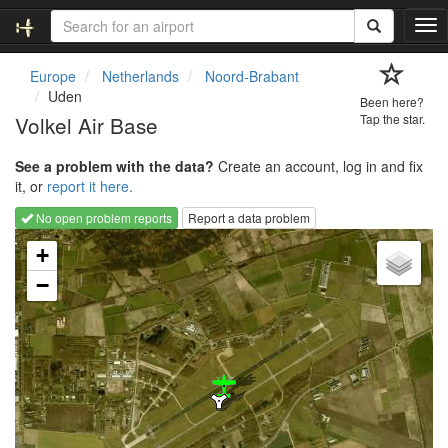
T
o
g
Europe
Netherlands
Noord-Brabant
g
Uden
Been here?
l
Volkel Air Base
Tap the star.
e
n
See a problem with the data?
Create an account, log in and fix
a
it, or
report it here.
v
i
No open problem reports
Report a data problem
g
Loading map...
a
+
t
−
i
o
n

· · ·

* _What to produce_
Each record above should be duplicated word for word, with no pictures included.

* _Answer space_
T
o
g
Europe
Netherlands
Noord-Brabant
g
Uden
Been here?
l
Volkel Air Base
Tap the star.
e
n
See a problem with the data?
Create an account, log in and fix
a
it, or
report it here.
v
i
No open problem reports
Report a data problem
g
Loading map...
a
+
t
−
i
o
n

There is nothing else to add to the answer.